Concubine of Ottoman Sultan Bayezid II

Bülbül Hatun (بلبل خاتون; died c. 1515) was a concubine of Sultan Bayezid II of the Ottoman Empire.

==Life==
Her origin is unknown, but the consorts of the Ottoman sultans were by custom normally concubines who came to the Ottoman Imperial harem via the Ottoman slave trade.

Bülbül Hatun entered Bayezid's harem when he was still a prince and the governor of Amasya. She had three children, two daughters, Hatice Sultan and Hundi Sultan, and a son, Şehzade Ahmed.

According to Turkish tradition, all princes were expected to work as provincial governors as a part of their training. Ahmed was sent to Çorum in 1480, and then to Amasya, and Bülbül accompanied him.

She built and endowed a mosque and a soup kitchen in Ladik. At Amasya, she built another mosque, a school and a fountain. In Bursa she had endowed and built a religious college. She endowed a portion of her properties to the Enderun mosque in 1505.

In 1512, she built another complex and endowed a significant amount of property for its expenses. She designated her son Ahmed, and upon his death Ahmed's eldest daughter and her daughters, as the administrator of
the endowment. Bülbül's delegation of the regency of the endowment through the matrilineal line after his son Ahmed demonstrated that this endowment was established as a precautionary measure in the event that Ahmed failed in his bid for the sultanate.

In 1513, Fatma Sultan, daughter of Şehzade Mahmud (son of Bayezid II), and her husband Mehmed Çelebi were placed under house arrest following the Kızılbaş leanings.

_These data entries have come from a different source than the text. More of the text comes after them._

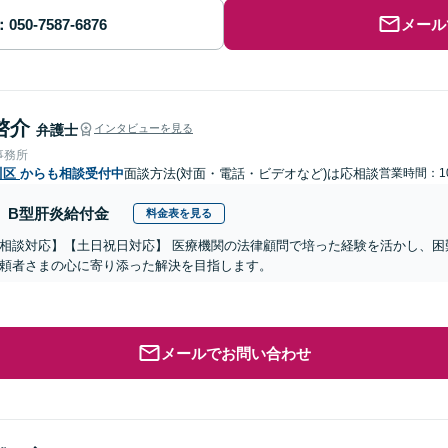
メール
啓介
弁護士
インタビューを見る
事務所
川区
からも相談受付中
面談方法(対面・電話・ビデオなど)は応相談
営業時間：10
B型肝炎給付金
料金表を見る
相談対応】【土日祝日対応】 医療機関の法律顧問で培った経験を活かし、困
頼者さまの心に寄り添った解決を目指します。
メールでお問い合わせ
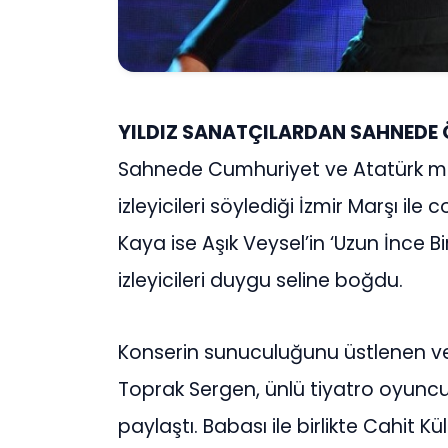
YILDIZ SANATÇILARDAN SAHNEDE
Sahnede Cumhuriyet ve Atatürk me
izleyicileri söylediği İzmir Marşı il
Kaya ise Aşık Veysel’in ‘Uzun İnce B
izleyicileri duygu seline boğdu.
Konserin sunuculuğunu üstlenen ve 
Toprak Sergen, ünlü tiyatro oyunc
paylaştı. Babası ile birlikte Cahit K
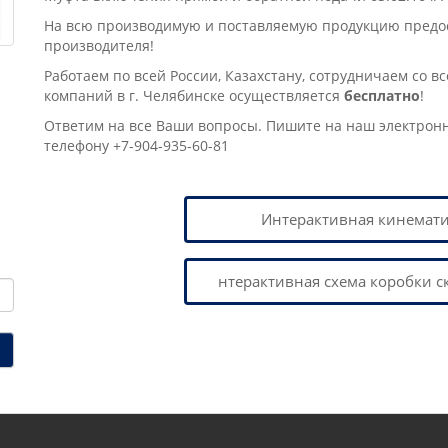
На всю производимую и поставляемую продукцию предост
производителя!
Работаем по всей России, Казахстану, сотрудничаем со в
компаний в г. Челябинске осущеcтвляется
бесплатно
!
Ответим на все Ваши вопросы. Пишите на наш электрон
телефону +7-904-935-60-81
Интерактивная кинемат
нтерактивная схема коробки с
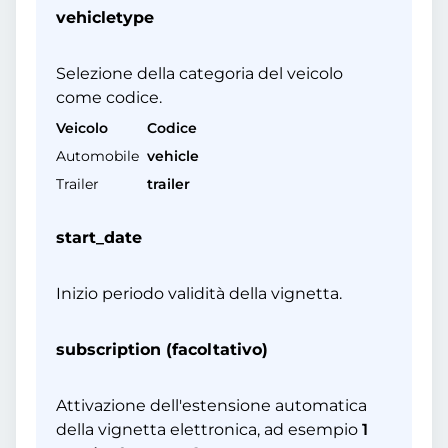
vehicletype
Selezione della categoria del veicolo
come codice.
Veicolo
Codice
Automobile
vehicle
Trailer
trailer
start_date
Inizio periodo validità della vignetta.
subscription (facoltativo)
Attivazione dell'estensione automatica
della vignetta elettronica, ad esempio
1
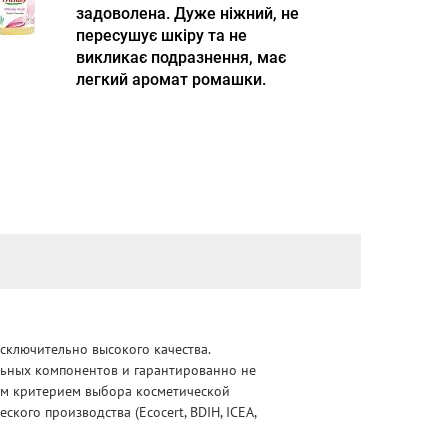
задоволена. Дуже ніжний, не
пересушує шкіру та не
викликає подразнення, має
легкий аромат ромашки.
сключительно высокого качества.
альных компонентов и гарантированно не
ным критерием выбора косметической
ого производства (Ecocert, BDIH, ICEA,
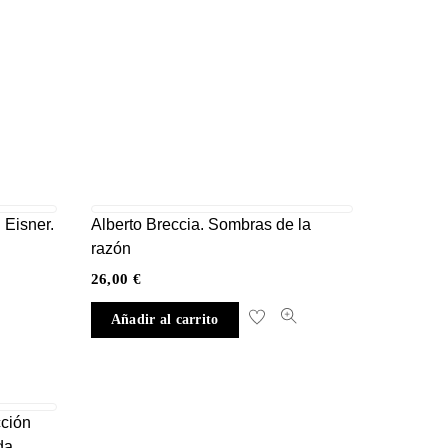
 Eisner.
Alberto Breccia. Sombras de la
razón
26,00
€
Añadir al carrito
cción
da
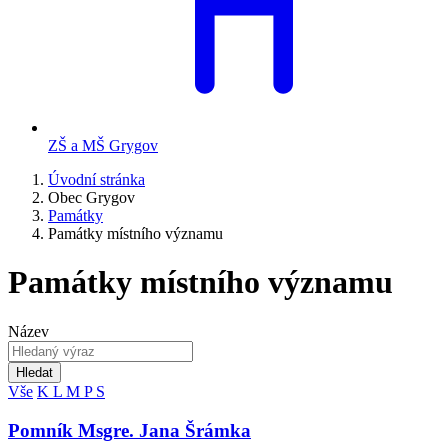
ZŠ a MŠ Grygov
Úvodní stránka
Obec Grygov
Památky
Památky místního významu
Památky místního významu
Název
Hledat
Vše
K
L
M
P
S
Pomník Msgre. Jana Šrámka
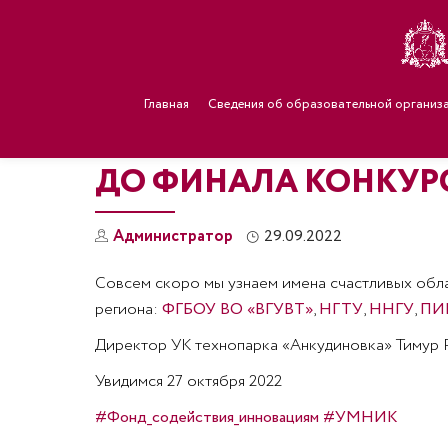
Главная
Сведения об образовательной организ
ДО ФИНАЛА КОНКУРС
Администратор
29.09.2022
Совсем скоро мы узнаем имена счастливых обла
региона:
ФГБОУ ВО «ВГУВТ»
,
НГТУ
,
ННГУ
,
ПИ
Директор УК технопарка «Анкудиновка» Тимур Р
Увидимся 27 октября 2022
#Фонд_содействия_инновациям
#УМНИК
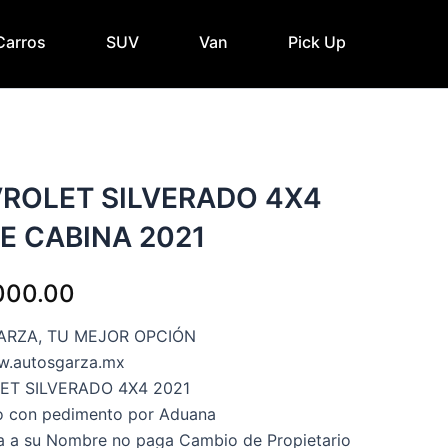
Carros
SUV
Van
Pick Up
ROLET SILVERADO 4X4
E CABINA 2021
000.00
ARZA, TU MEJOR OPCIÓN
w.autosgarza.mx
T SILVERADO 4X4 2021
o con pedimento por Aduana
a a su Nombre no paga Cambio de Propietario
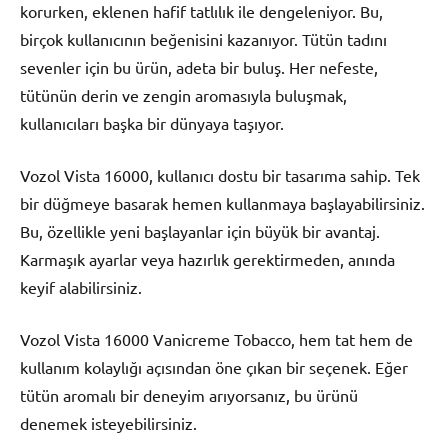
korurken, eklenen hafif tatlılık ile dengeleniyor. Bu,
birçok kullanıcının beğenisini kazanıyor. Tütün tadını
sevenler için bu ürün, adeta bir buluş. Her nefeste,
tütünün derin ve zengin aromasıyla buluşmak,
kullanıcıları başka bir dünyaya taşıyor.
Vozol Vista 16000, kullanıcı dostu bir tasarıma sahip. Tek
bir düğmeye basarak hemen kullanmaya başlayabilirsiniz.
Bu, özellikle yeni başlayanlar için büyük bir avantaj.
Karmaşık ayarlar veya hazırlık gerektirmeden, anında
keyif alabilirsiniz.
Vozol Vista 16000 Vanicreme Tobacco, hem tat hem de
kullanım kolaylığı açısından öne çıkan bir seçenek. Eğer
tütün aromalı bir deneyim arıyorsanız, bu ürünü
denemek isteyebilirsiniz.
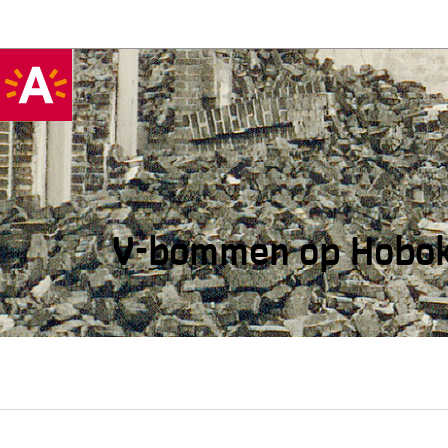
V-bommen op Hobo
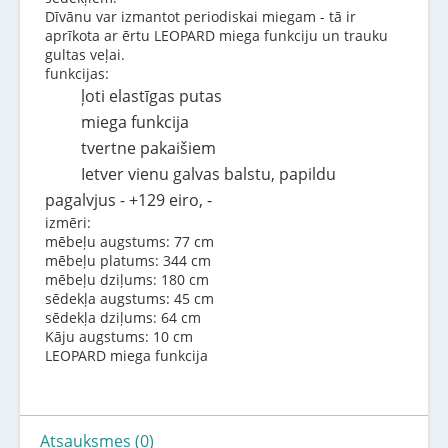
Dīvānu var izmantot periodiskai miegam - tā ir
aprīkota ar ērtu LEOPARD miega funkciju un trauku
gultas veļai.
funkcijas:
ļoti elastīgas putas
miega funkcija
tvertne pakaišiem
Ietver vienu galvas balstu, papildu
pagalvjus - +129 eiro, -
izmēri:
mēbeļu augstums: 77 cm
mēbeļu platums: 344 cm
mēbeļu dziļums: 180 cm
sēdekļa augstums: 45 cm
sēdekļa dziļums: 64 cm
Kāju augstums: 10 cm
LEOPARD miega funkcija
Atsauksmes (0)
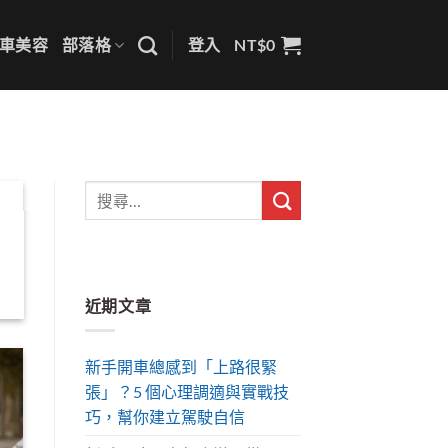
車美容
部落格
登入
NT$
0
近期文章
新手開車總感到「上路很緊
張」？5 個心理調適與實戰技
巧，幫你建立駕駛自信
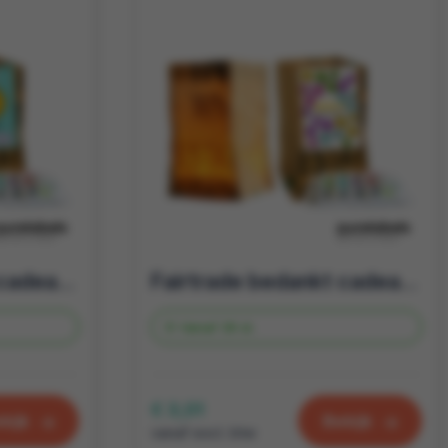
Fairtrade bedankt cadeau | candle bag met thee | jij maakt het verschil
Fairtrade bedankt cadeau | candle bag met thee | welkom nieuwe collega
Vanaf
39 st.
€ 3,01
kijk
Bekijk
vanaf excl. btw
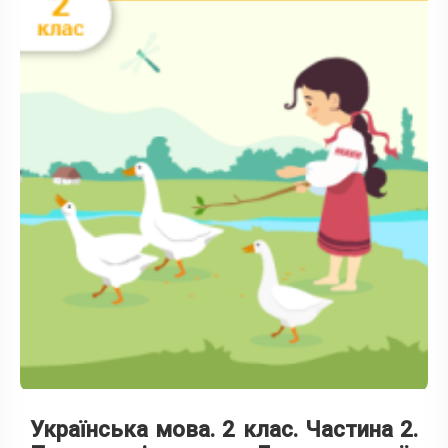
Українська мова. 2 клас. Частина 2.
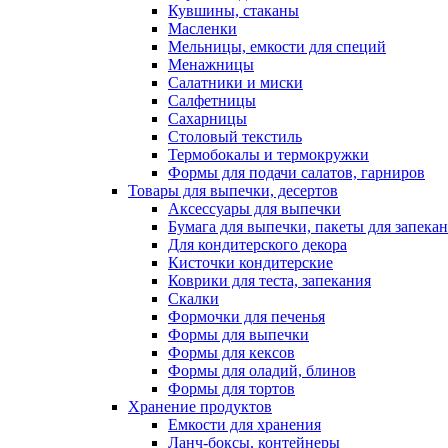
Кувшины, стаканы
Масленки
Мельницы, емкости для специй
Менажницы
Салатники и миски
Салфетницы
Сахарницы
Столовый текстиль
Термобокалы и термокружки
Формы для подачи салатов, гарниров
Товары для выпечки, десертов
Аксессуары для выпечки
Бумага для выпечки, пакеты для запека
Для кондитерского декора
Кисточки кондитерские
Коврики для теста, запекания
Скалки
Формочки для печенья
Формы для выпечки
Формы для кексов
Формы для оладий, блинов
Формы для тортов
Хранение продуктов
Емкости для хранения
Ланч-боксы, контейнеры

She was only pardoned following Bülbül's intercession.

==Death==
After the death of Şehzade Ahmed in 1513, Bülbül Hatun came to Bursa. She built a tomb for Ahmed, in which she was too buried at her death in 1515.

==Issue==
Together with Bayezid, Bülbül had at least two daughters and a son:
- Hatice Sultan (Amasya; 1463 - Bursa; 1500). She married in first time Muderis Kara Mustafa Pasha in 1479 and she had a son, Sultanzade Ahmed Bey and a daughter, Hanzade Hanimsultan. She was widowed in 1483, when her husband was executed on charges of supporting Şehzade Cem's claim to the throne against Bayezid. Hatice remarried the following year to Faik Pasha (died 1499) and had a son, Sultanzade Mehmed Çelebi, and a daughter, Ayşe Hanımsultan. She died in 1500 and was buried in her mausoleum, built by her son, in Bursa. Hatice built a mosque, school and fountain in Edirnekapi, Constantinople.
- Hundi Sultan (Amasya, c. 1464 - 1511), married in 1484 to Hersekzade Ahmed Pasha and had least two sons, Sultanzade Musa Bey and Sultanzade Mustafa Bey, and at least four daughters, Kamerşah Hanimsultan, Hümaşah Hanimsultan, Aynışah Hanımsultan and Mahdümzade Hanımsultan.
- Şehzade Ahmed (Amasya, c. 1466 - Yenişehir, 24 March 1513). Governor of Corum (1481-1483) and of Amasya (1483–1513); was the main rival for the throne of his half-brother Selim I.

==Sources==
- Al-Tikriti, Nabil Sirri (2004). "Şehzade Korkud (ca. 1468-1513) and the Articulation of Early 16th Century Ottoman Religious Identity – Volume 1 and 2"
- Peirce, Leslie P. (1993). "The Imperial Harem: Women and Sovereignty in the Ottoman Empire"
- Sakaoğlu, Necdet (2008). "Bu mülkün kadın sultanları: Vâlide sultanlar, hâtunlar, hasekiler, kadınefendiler, sultanefendiler"
- Uluçay, M. Çağatay (1985). "Padişahların kadınları ve kızları"
- Evg Radushev (2003). "Inventory of Ottoman Turkish documents about Waqf preserved in the Oriental Department at the St. St. Cyril and Methodius National Library: Registers"
- Yardımcı, İlhan (1976). "Bursa tarihinden çizgiler ve Bursa evliyaları"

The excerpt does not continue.